Пустили не сразу. Сначала привратник долго выспрашивал, выглядывал, косил желтушным глазом, становясь похожим на старого бойцового петуха. Потом старуха в черном накрахмаленном до скрежета платье повела на кухню. Там Перси дали молока, щедро разбавив водой, и сунули ломоть хлеба с маслом.

Было вкусно.

А потом страшно. Огромная комната пыхала жаром. Металось пламя за начищенной решеткой камина. Пылали свечи — дюжины две — в золоченых канделябрах. И в светозарном мареве этом скрывался старик.

Тощий. Рябой, как грязное куриное яйцо. Лысый. Кривой. Повязка сбилась, выставляя розоватый зев пустой глазницы. Выточенное из слоновой кости глазное яблоко старик ловко перебрасывал из руки в руку. Яблоко норовило выскользнуть из сухих пальцев и подмигивало Перси рисованным глазом.

— Пришла, — скрипучий голос. — Всего шесть лет и ты пришла.

— Да, папа.

— Вспомнила! Наконец ты соизволила вспомнить, что у тебя есть отец!

Руки матушки, до того дрожавшие, вдруг становятся деревянными и толкают Персиваля к старику.

— Иди, — шепчет в спину.

Он бы пошел, но страшно. Глаз в руке останавливается, упирается черным зрачком в живот, и тот отзывается злым урчанием. Выпитое молоко подкатывает к горлу, но Перси сцепив зубы заставляет себя проглотить кислый комок.

— Об отце ли ты думала, когда бежала из дому с первым попавшимся проходимцем? О нем ли печалилась, разрывая помолвку? Или о нем болела душой, навлекая гнев и грязь позора?

— Прости.

— Простить? Сказано было: родителей почитай наравне с Богом! Сказано было: что ты сделаешь для родителей своих, того же ожидай и себе!

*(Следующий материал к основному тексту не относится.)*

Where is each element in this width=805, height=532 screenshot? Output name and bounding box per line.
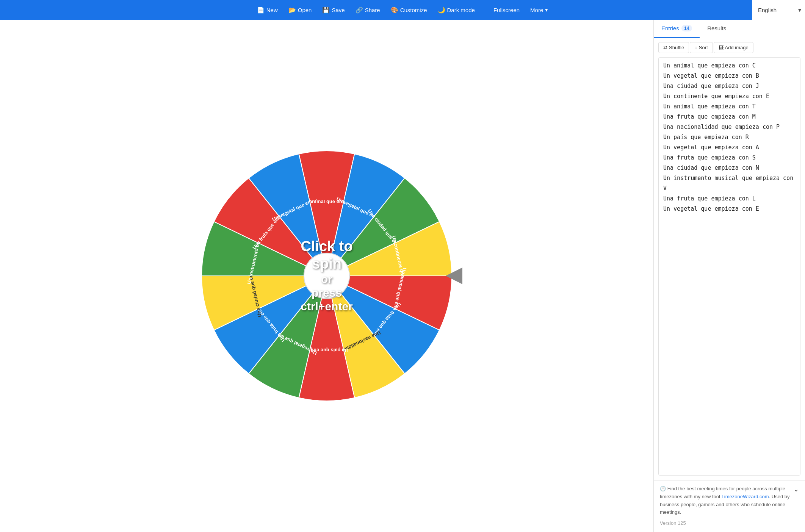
wheel-container[interactable]: Un animal que emp....Un vegetal que em..… <box>194 143 459 408</box>
timezone-link[interactable]: TimezoneWizard.com <box>721 494 769 499</box>
chevron-down-icon: ▾ <box>545 6 548 13</box>
header: 📄 New 📂 Open 💾 Save 🔗 Share 🎨 Customize … <box>0 0 805 20</box>
sort-button[interactable]: ↕ Sort <box>690 42 713 53</box>
info-text: 🕐 Find the best meeting times for people… <box>660 485 793 516</box>
language-selector-wrapper: English Español Français <box>802 0 805 20</box>
main-content: Un animal que emp....Un vegetal que em..… <box>0 20 805 532</box>
wheel-area[interactable]: Un animal que emp....Un vegetal que em..… <box>0 20 653 532</box>
open-icon: 📂 <box>288 6 296 14</box>
clock-icon: 🕐 <box>660 486 666 491</box>
moon-icon: 🌙 <box>438 6 445 14</box>
fullscreen-button[interactable]: ⛶ Fullscreen <box>481 4 524 16</box>
add-image-button[interactable]: 🖼 Add image <box>714 42 753 53</box>
svg-point-14 <box>304 253 349 299</box>
save-icon: 💾 <box>322 6 330 14</box>
action-bar: ⇄ Shuffle ↕ Sort 🖼 Add image <box>654 38 805 57</box>
version-text: Version 125 <box>660 519 799 527</box>
sort-icon: ↕ <box>695 45 697 50</box>
save-button[interactable]: 💾 Save <box>318 4 349 16</box>
customize-button[interactable]: 🎨 Customize <box>386 4 432 16</box>
results-tab[interactable]: Results <box>700 20 734 38</box>
info-box: 🕐 Find the best meeting times for people… <box>654 480 805 532</box>
customize-icon: 🎨 <box>391 6 398 14</box>
wheel-pointer <box>446 268 462 284</box>
info-header: 🕐 Find the best meeting times for people… <box>660 485 799 516</box>
sidebar: Entries 14 Results ⇄ Shuffle ↕ Sort 🖼 Ad… <box>653 20 805 532</box>
language-select[interactable]: English Español Français <box>752 0 805 20</box>
info-collapse-button[interactable]: ⌄ <box>793 485 799 493</box>
dark-mode-button[interactable]: 🌙 Dark mode <box>433 4 479 16</box>
new-button[interactable]: 📄 New <box>252 4 282 16</box>
entries-count-badge: 14 <box>681 25 692 31</box>
wheel-svg[interactable]: Un animal que emp....Un vegetal que em..… <box>194 143 459 408</box>
share-button[interactable]: 🔗 Share <box>351 4 385 16</box>
share-icon: 🔗 <box>356 6 363 14</box>
fullscreen-icon: ⛶ <box>486 6 492 13</box>
entries-textarea[interactable] <box>658 57 800 476</box>
entries-tab[interactable]: Entries 14 <box>654 20 700 38</box>
tab-bar: Entries 14 Results <box>654 20 805 38</box>
image-icon: 🖼 <box>719 45 724 50</box>
open-button[interactable]: 📂 Open <box>284 4 316 16</box>
shuffle-button[interactable]: ⇄ Shuffle <box>658 42 689 53</box>
new-icon: 📄 <box>257 6 265 14</box>
shuffle-icon: ⇄ <box>663 45 667 50</box>
more-button[interactable]: More ▾ <box>526 4 553 16</box>
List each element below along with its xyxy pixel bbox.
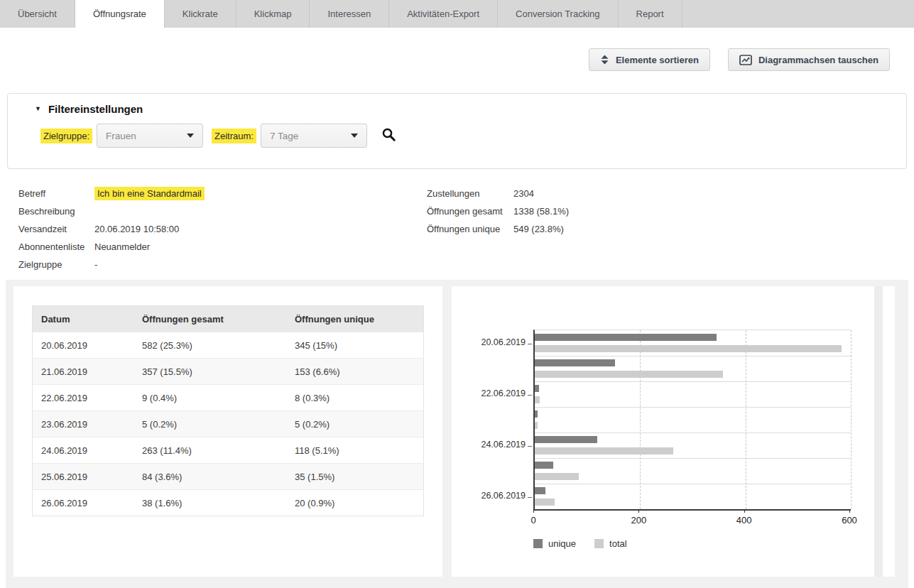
table-row: 22.06.20199 (0.4%)8 (0.3%) (33, 385, 424, 411)
detail-label: Zielgruppe (18, 259, 94, 270)
tab-report[interactable]: Report (619, 0, 682, 28)
detail-value: Ich bin eine Standardmail (94, 187, 205, 200)
stat-label: Öffnungen gesamt (427, 206, 513, 217)
bar-unique (535, 385, 539, 392)
chart-x-label: 0 (531, 515, 535, 526)
chart-group (535, 381, 851, 408)
x-tick (638, 509, 639, 513)
table-row: 20.06.2019582 (25.3%)345 (15%) (33, 332, 424, 359)
chart-y-label: 24.06.2019 (455, 438, 526, 451)
opens-table: DatumÖffnungen gesamtÖffnungen unique 20… (32, 305, 424, 516)
x-tick (533, 509, 534, 513)
chart-y-label: 20.06.2019 (455, 336, 526, 349)
legend-label: total (609, 538, 627, 549)
tab-klickmap[interactable]: Klickmap (236, 0, 310, 28)
zeitraum-select[interactable]: 7 Tage (261, 124, 367, 148)
chart-group (535, 356, 851, 382)
filter-settings-title: Filtereinstellungen (48, 103, 143, 115)
sort-elements-label: Elemente sortieren (616, 55, 699, 65)
swap-chart-axes-button[interactable]: Diagrammachsen tauschen (728, 48, 890, 71)
stat-value: 549 (23.8%) (513, 224, 564, 234)
tab-klickrate[interactable]: Klickrate (165, 0, 236, 28)
detail-value: 20.06.2019 10:58:00 (94, 224, 179, 234)
chevron-down-icon (351, 134, 358, 138)
tab-übersicht[interactable]: Übersicht (0, 0, 75, 28)
chart-legend: uniquetotal (533, 538, 627, 549)
legend-swatch (533, 539, 543, 548)
tab-bar: ÜbersichtÖffnungsrateKlickrateKlickmapIn… (0, 0, 914, 28)
table-cell: 345 (15%) (286, 332, 424, 359)
table-cell: 20 (0.9%) (286, 490, 424, 516)
bar-total (535, 499, 555, 506)
table-cell: 20.06.2019 (33, 332, 134, 359)
chart-x-label: 600 (842, 515, 857, 526)
table-row: 23.06.20195 (0.2%)5 (0.2%) (33, 411, 424, 437)
table-cell: 153 (6.6%) (286, 359, 424, 385)
chart-x-label: 400 (736, 515, 752, 526)
stat-row: Öffnungen unique549 (23.8%) (427, 220, 569, 238)
detail-row: Beschreibung (18, 202, 427, 220)
stat-value: 2304 (513, 188, 534, 199)
toolbar: Elemente sortieren Diagrammachsen tausch… (0, 48, 914, 71)
table-cell: 24.06.2019 (33, 437, 134, 464)
chart-y-label: 22.06.2019 (455, 387, 526, 400)
table-cell: 26.06.2019 (33, 490, 134, 516)
zielgruppe-select[interactable]: Frauen (97, 124, 203, 148)
legend-item-unique: unique (533, 538, 576, 549)
table-cell: 5 (0.2%) (134, 411, 286, 437)
filter-row: Zielgruppe: Frauen Zeitraum: 7 Tage (8, 124, 906, 148)
detail-row: AbonnentenlisteNeuanmelder (18, 238, 427, 256)
chart-y-label: 26.06.2019 (455, 489, 526, 502)
detail-row: Zielgruppe- (18, 256, 427, 273)
mail-details: BetreffIch bin eine StandardmailBeschrei… (18, 185, 427, 273)
tab-aktivitäten-export[interactable]: Aktivitäten-Export (389, 0, 498, 28)
detail-row: Versandzeit20.06.2019 10:58:00 (18, 220, 427, 238)
table-cell: 22.06.2019 (33, 385, 134, 411)
table-cell: 25.06.2019 (33, 464, 134, 490)
table-row: 25.06.201984 (3.6%)35 (1.5%) (33, 464, 424, 490)
filter-settings-toggle[interactable]: ▼ Filtereinstellungen (8, 103, 906, 115)
bar-unique (535, 436, 597, 443)
table-cell: 118 (5.1%) (286, 437, 424, 464)
results-panels: DatumÖffnungen gesamtÖffnungen unique 20… (6, 280, 908, 588)
bar-total (535, 371, 723, 378)
bar-total (535, 422, 538, 429)
column-header-datum: Datum (33, 306, 134, 332)
y-tick (528, 446, 532, 447)
search-icon (381, 127, 396, 144)
table-cell: 8 (0.3%) (286, 385, 424, 411)
gridline (746, 330, 746, 509)
detail-label: Versandzeit (18, 224, 94, 234)
detail-value: Neuanmelder (94, 241, 150, 252)
bar-unique (535, 334, 717, 341)
tab-öffnungsrate[interactable]: Öffnungsrate (75, 0, 165, 28)
tab-interessen[interactable]: Interessen (310, 0, 389, 28)
legend-swatch (594, 539, 604, 548)
stat-label: Öffnungen unique (427, 224, 513, 234)
bar-total (535, 447, 673, 454)
chart-plot (533, 330, 851, 511)
table-cell: 23.06.2019 (33, 411, 134, 437)
opens-table-body: 20.06.2019582 (25.3%)345 (15%)21.06.2019… (33, 332, 424, 516)
gridline (640, 330, 641, 509)
stat-value: 1338 (58.1%) (513, 206, 569, 217)
scrollbar[interactable] (874, 286, 883, 577)
table-cell: 5 (0.2%) (286, 411, 424, 437)
bar-unique (535, 410, 538, 418)
search-button[interactable] (381, 127, 396, 144)
table-cell: 38 (1.6%) (134, 490, 286, 516)
opens-table-head: DatumÖffnungen gesamtÖffnungen unique (33, 306, 424, 332)
opens-chart: uniquetotal 20.06.201922.06.201924.06.20… (452, 286, 895, 577)
zeitraum-selected-value: 7 Tage (270, 131, 298, 141)
y-tick (528, 344, 532, 344)
column-header-öffnungen-gesamt: Öffnungen gesamt (134, 306, 286, 332)
y-tick (528, 497, 532, 498)
table-cell: 84 (3.6%) (134, 464, 286, 490)
sort-elements-button[interactable]: Elemente sortieren (589, 48, 710, 71)
bar-total (535, 473, 579, 480)
tab-conversion-tracking[interactable]: Conversion Tracking (498, 0, 619, 28)
chart-group (535, 407, 851, 433)
stat-row: Zustellungen2304 (427, 185, 569, 202)
x-tick (849, 509, 850, 513)
table-row: 21.06.2019357 (15.5%)153 (6.6%) (33, 359, 424, 385)
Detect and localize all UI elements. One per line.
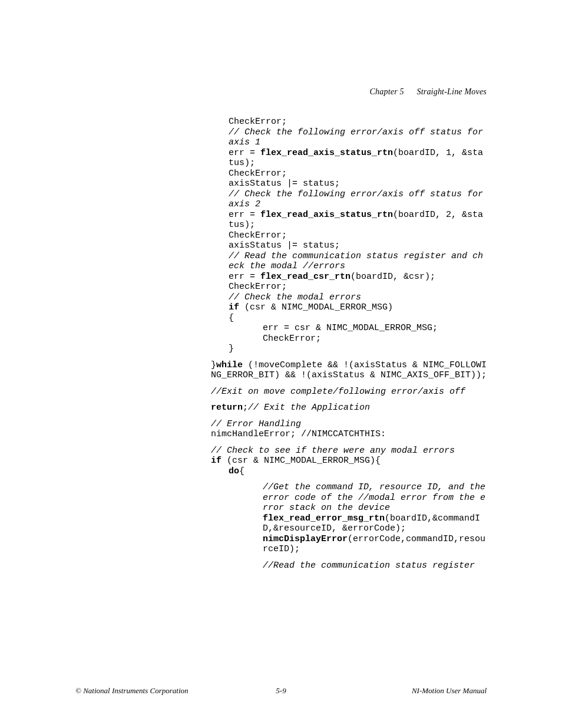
- code-line: nimcDisplayError(errorCode,commandID,res…: [211, 534, 488, 555]
- code-line: CheckError;: [211, 334, 488, 344]
- code-comment: // Exit the Application: [248, 403, 370, 413]
- code-comment: // Error Handling: [211, 419, 301, 429]
- code-line: //Exit on move complete/following error/…: [211, 387, 488, 397]
- code-line: err = flex_read_axis_status_rtn(boardID,…: [211, 210, 488, 230]
- code-text: (boardID, &csr);: [351, 272, 435, 282]
- code-line: axisStatus |= status;: [211, 241, 488, 251]
- code-text: axisStatus |= status;: [229, 241, 340, 251]
- code-line: // Error Handling: [211, 419, 488, 430]
- code-comment: // Check the modal errors: [229, 292, 361, 302]
- code-line: // Check the following error/axis off st…: [211, 189, 488, 210]
- code-comment: //Read the communication status register: [263, 561, 475, 571]
- code-keyword: if: [211, 456, 222, 466]
- code-comment: // Check the following error/axis off st…: [229, 127, 488, 148]
- code-line: return;// Exit the Application: [211, 403, 488, 413]
- code-line: axisStatus |= status;: [211, 179, 488, 189]
- code-keyword: return: [211, 403, 243, 413]
- code-line: err = flex_read_axis_status_rtn(boardID,…: [211, 148, 488, 169]
- code-function: nimcDisplayError: [263, 534, 348, 544]
- code-function: flex_read_axis_status_rtn: [260, 210, 393, 220]
- page: Chapter 5 Straight-Line Moves CheckError…: [0, 0, 562, 728]
- code-keyword: while: [216, 360, 243, 370]
- code-line: do{: [211, 466, 488, 477]
- code-text: CheckError;: [229, 169, 287, 179]
- footer-manual-title: NI-Motion User Manual: [412, 686, 487, 696]
- code-keyword: if: [229, 302, 239, 312]
- code-keyword: do: [229, 466, 239, 476]
- chapter-label: Chapter 5: [370, 87, 404, 96]
- code-comment: //Exit on move complete/following error/…: [211, 387, 465, 397]
- code-line: CheckError;: [211, 282, 488, 292]
- code-function: flex_read_error_msg_rtn: [263, 513, 385, 523]
- code-text: {: [229, 313, 234, 323]
- code-text: }: [211, 360, 216, 370]
- code-line: CheckError;: [211, 169, 488, 179]
- code-line: err = flex_read_csr_rtn(boardID, &csr);: [211, 272, 488, 282]
- code-line: }while (!moveComplete && !(axisStatus & …: [211, 360, 488, 381]
- code-comment: // Check to see if there were any modal …: [211, 446, 455, 456]
- code-line: // Check the following error/axis off st…: [211, 127, 488, 148]
- code-text: CheckError;: [229, 117, 287, 127]
- code-text: CheckError;: [229, 230, 287, 241]
- code-text: axisStatus |= status;: [229, 179, 340, 189]
- code-text: err =: [229, 210, 260, 220]
- code-line: err = csr & NIMC_MODAL_ERROR_MSG;: [211, 323, 488, 334]
- code-line: {: [211, 313, 488, 324]
- code-line: //Read the communication status register: [211, 561, 488, 571]
- code-line: CheckError;: [211, 117, 488, 127]
- code-comment: // Read the communication status registe…: [229, 251, 483, 272]
- code-line: //Get the command ID, resource ID, and t…: [211, 482, 488, 513]
- code-line: // Check the modal errors: [211, 292, 488, 303]
- code-line: flex_read_error_msg_rtn(boardID,&command…: [211, 513, 488, 534]
- code-text: {: [239, 466, 244, 476]
- code-text: CheckError;: [263, 334, 321, 344]
- code-text: err =: [229, 148, 260, 158]
- chapter-title: Straight-Line Moves: [416, 87, 487, 96]
- code-line: CheckError;: [211, 230, 488, 241]
- code-listing: CheckError;// Check the following error/…: [211, 117, 488, 571]
- code-text: (csr & NIMC_MODAL_ERROR_MSG): [239, 302, 393, 312]
- code-line: }: [211, 344, 488, 354]
- code-line: if (csr & NIMC_MODAL_ERROR_MSG): [211, 302, 488, 313]
- code-comment: // Check the following error/axis off st…: [229, 189, 488, 210]
- code-text: err = csr & NIMC_MODAL_ERROR_MSG;: [263, 323, 438, 333]
- code-comment: //Get the command ID, resource ID, and t…: [263, 482, 491, 513]
- code-text: (csr & NIMC_MODAL_ERROR_MSG){: [222, 456, 381, 466]
- code-text: ;: [243, 403, 248, 413]
- code-line: nimcHandleError; //NIMCCATCHTHIS:: [211, 429, 488, 440]
- running-header: Chapter 5 Straight-Line Moves: [370, 87, 487, 97]
- code-text: CheckError;: [229, 282, 287, 292]
- code-line: // Check to see if there were any modal …: [211, 446, 488, 456]
- code-text: (!moveComplete && !(axisStatus & NIMC_FO…: [211, 360, 487, 381]
- code-text: err =: [229, 272, 260, 282]
- code-text: nimcHandleError; //NIMCCATCHTHIS:: [211, 429, 386, 439]
- code-line: // Read the communication status registe…: [211, 251, 488, 272]
- code-function: flex_read_axis_status_rtn: [260, 148, 393, 158]
- code-text: }: [229, 344, 234, 354]
- code-line: if (csr & NIMC_MODAL_ERROR_MSG){: [211, 456, 488, 466]
- code-function: flex_read_csr_rtn: [260, 272, 351, 282]
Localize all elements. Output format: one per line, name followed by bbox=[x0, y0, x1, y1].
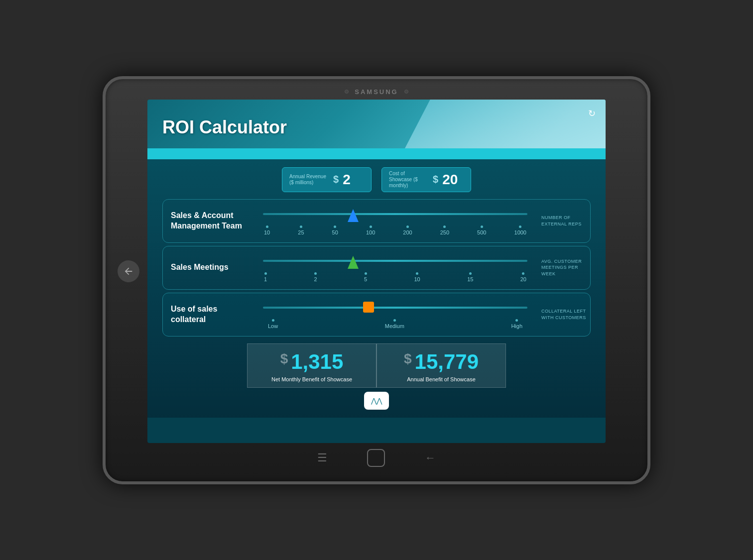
slider-track-container-sales-team[interactable] bbox=[263, 207, 527, 222]
result-monthly: $ 1,315 Net Monthly Benefit of Showcase bbox=[247, 343, 376, 388]
tick-m15: 15 bbox=[467, 272, 473, 282]
device-camera-left bbox=[345, 90, 349, 94]
menu-button[interactable]: ☰ bbox=[317, 451, 327, 464]
result-annual-dollar-row: $ 15,779 bbox=[404, 350, 479, 374]
tick-m5: 5 bbox=[364, 272, 367, 282]
results-row: $ 1,315 Net Monthly Benefit of Showcase … bbox=[162, 343, 591, 388]
back-nav-button[interactable]: ← bbox=[425, 451, 436, 464]
slider-thumb-sales-team[interactable] bbox=[348, 209, 359, 222]
tick-25: 25 bbox=[298, 225, 304, 235]
result-monthly-dollar: $ bbox=[280, 351, 288, 367]
slider-track-container-meetings[interactable] bbox=[263, 253, 527, 268]
app-header: ROI Calculator ↻ bbox=[147, 100, 606, 159]
annual-revenue-label: Annual Revenue ($ millions) bbox=[289, 174, 329, 186]
tick-medium: Medium bbox=[385, 319, 404, 329]
result-monthly-value: 1,315 bbox=[291, 350, 343, 374]
slider-thumb-meetings[interactable] bbox=[348, 256, 359, 269]
tick-high: High bbox=[511, 319, 522, 329]
slider-side-label-collateral: COLLATERAL LEFT WITH CUSTOMERS bbox=[535, 308, 590, 321]
app-content: Annual Revenue ($ millions) $ 2 Cost of … bbox=[147, 159, 606, 418]
slider-label-collateral: Use of sales collateral bbox=[163, 295, 255, 334]
device-brand: SAMSUNG bbox=[355, 88, 398, 96]
tick-1000: 1000 bbox=[514, 225, 526, 235]
slider-track-collateral bbox=[263, 307, 527, 309]
result-annual-label: Annual Benefit of Showcase bbox=[407, 376, 476, 383]
result-annual-value: 15,779 bbox=[415, 350, 479, 374]
cost-showcase-value: 20 bbox=[442, 172, 458, 188]
slider-label-sales-team: Sales & Account Management Team bbox=[163, 202, 255, 240]
annual-revenue-value: 2 bbox=[343, 172, 351, 188]
cost-showcase-dollar: $ bbox=[433, 174, 438, 185]
device-frame: SAMSUNG ROI Calculator ↻ bbox=[103, 76, 650, 484]
slider-section-sales-meetings: Sales Meetings 1 2 5 10 15 bbox=[162, 246, 591, 290]
input-row: Annual Revenue ($ millions) $ 2 Cost of … bbox=[162, 167, 591, 192]
home-button[interactable] bbox=[367, 449, 385, 467]
tick-10: 10 bbox=[264, 225, 270, 235]
refresh-button[interactable]: ↻ bbox=[584, 106, 600, 121]
tick-m2: 2 bbox=[314, 272, 317, 282]
tick-500: 500 bbox=[477, 225, 486, 235]
page-title: ROI Calculator bbox=[162, 116, 287, 137]
cost-showcase-label: Cost of Showcase ($ monthly) bbox=[389, 171, 429, 189]
annual-revenue-dollar: $ bbox=[333, 174, 339, 185]
tick-100: 100 bbox=[366, 225, 375, 235]
slider-ticks-meetings: 1 2 5 10 15 20 bbox=[263, 272, 527, 282]
slider-side-label-meetings: AVG. CUSTOMER MEETINGS PER WEEK bbox=[535, 258, 590, 277]
annual-revenue-input[interactable]: Annual Revenue ($ millions) $ 2 bbox=[282, 167, 372, 192]
slider-label-sales-meetings: Sales Meetings bbox=[163, 253, 255, 282]
slider-track-sales-team bbox=[263, 213, 527, 215]
screen: ROI Calculator ↻ Annual Revenue ($ milli… bbox=[147, 100, 606, 443]
cost-showcase-input[interactable]: Cost of Showcase ($ monthly) $ 20 bbox=[381, 167, 471, 192]
slider-thumb-collateral[interactable] bbox=[363, 302, 374, 313]
slider-section-collateral: Use of sales collateral Low Medium High bbox=[162, 293, 591, 336]
tick-m10: 10 bbox=[414, 272, 420, 282]
tick-50: 50 bbox=[332, 225, 338, 235]
result-monthly-label: Net Monthly Benefit of Showcase bbox=[271, 376, 352, 383]
device-bottom-bar: ☰ ← bbox=[106, 449, 647, 467]
slider-section-sales-team: Sales & Account Management Team 10 25 50… bbox=[162, 199, 591, 243]
slider-area-sales-team: 10 25 50 100 200 250 500 1000 bbox=[255, 200, 535, 242]
slider-track-container-collateral[interactable] bbox=[263, 300, 527, 315]
tick-m20: 20 bbox=[520, 272, 526, 282]
scroll-up-icon: ⋀⋀ bbox=[371, 397, 382, 404]
device-top-bar: SAMSUNG bbox=[106, 88, 647, 96]
result-annual-dollar: $ bbox=[404, 351, 412, 367]
result-annual: $ 15,779 Annual Benefit of Showcase bbox=[376, 343, 506, 388]
back-button[interactable] bbox=[118, 260, 139, 282]
header-teal-band bbox=[147, 148, 606, 159]
result-monthly-dollar-row: $ 1,315 bbox=[280, 350, 344, 374]
slider-side-label-sales-team: NUMBER OF EXTERNAL REPS bbox=[535, 215, 590, 227]
slider-track-meetings bbox=[263, 260, 527, 262]
slider-area-collateral: Low Medium High bbox=[255, 293, 535, 336]
slider-ticks-collateral: Low Medium High bbox=[263, 319, 527, 329]
scroll-up-area: ⋀⋀ bbox=[162, 392, 591, 410]
slider-ticks-sales-team: 10 25 50 100 200 250 500 1000 bbox=[263, 225, 527, 235]
tick-200: 200 bbox=[403, 225, 412, 235]
tick-m1: 1 bbox=[264, 272, 267, 282]
scroll-up-button[interactable]: ⋀⋀ bbox=[364, 392, 389, 410]
tick-low: Low bbox=[268, 319, 278, 329]
tick-250: 250 bbox=[440, 225, 449, 235]
device-camera-right bbox=[404, 90, 408, 94]
slider-area-sales-meetings: 1 2 5 10 15 20 bbox=[255, 246, 535, 289]
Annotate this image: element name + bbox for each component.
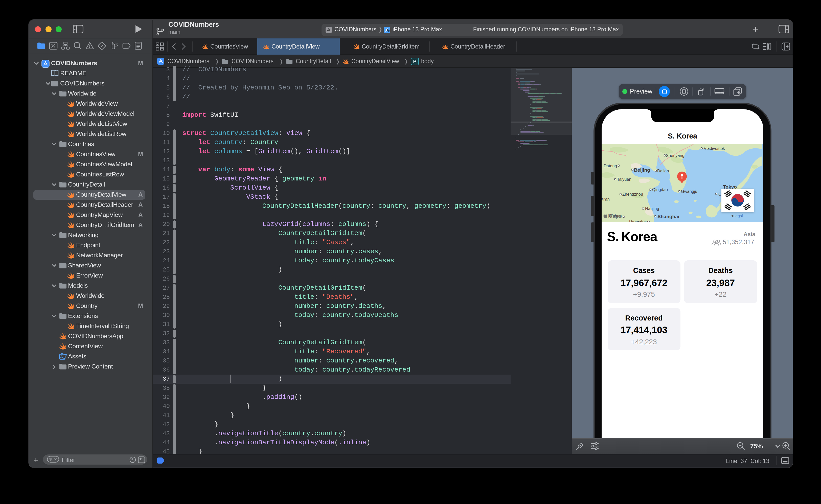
svg-text:▾Legal: ▾Legal — [732, 213, 743, 218]
svg-text:Taiyuan: Taiyuan — [617, 177, 631, 181]
svg-text:Nanjing: Nanjing — [645, 206, 659, 211]
svg-text:Beijing: Beijing — [634, 167, 650, 172]
svg-text:Tokyo: Tokyo — [723, 184, 737, 189]
svg-text:Gwangju: Gwangju — [681, 189, 697, 193]
svg-text:Xi'an: Xi'an — [602, 197, 610, 201]
svg-text:Vladivostok: Vladivostok — [704, 146, 725, 150]
svg-text:P: P — [413, 58, 416, 64]
svg-text:Qingdao: Qingdao — [652, 187, 668, 192]
svg-text:Zhengzhou: Zhengzhou — [622, 192, 643, 196]
svg-text:Shenyang: Shenyang — [666, 153, 685, 157]
svg-text:Shanghai: Shanghai — [657, 214, 679, 219]
svg-text:Dalian: Dalian — [657, 168, 669, 173]
svg-text:Hangzhou: Hangzhou — [629, 219, 648, 222]
svg-text:C: C — [718, 192, 721, 196]
svg-text:Maps: Maps — [608, 213, 622, 219]
svg-text:Datong: Datong — [604, 163, 617, 168]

Хрустнули суставы, когда старик вдруг наклонился, почти сложившись пополам.

— Ты! — его дыхание смердело тухлой рыбой и чесноком. — Ты привела сюда своего выродка, выставила его передо мной доказательством собственного позора? Думаешь, пробудить во мне жалость?

— Это твой внук!

— Нет. Мои внуки мертвы. Мои внуки умерли в тот день, когда ты, моя единственная дочь, опозорила меня.

Желудок вдруг прыгнул к горлу, выплескивая из Перси бело-зеленую, мелкой крупой разбавленную жижу. Она попала на штаны и на ковер, на блестящий паркет и даже на ботинки старика.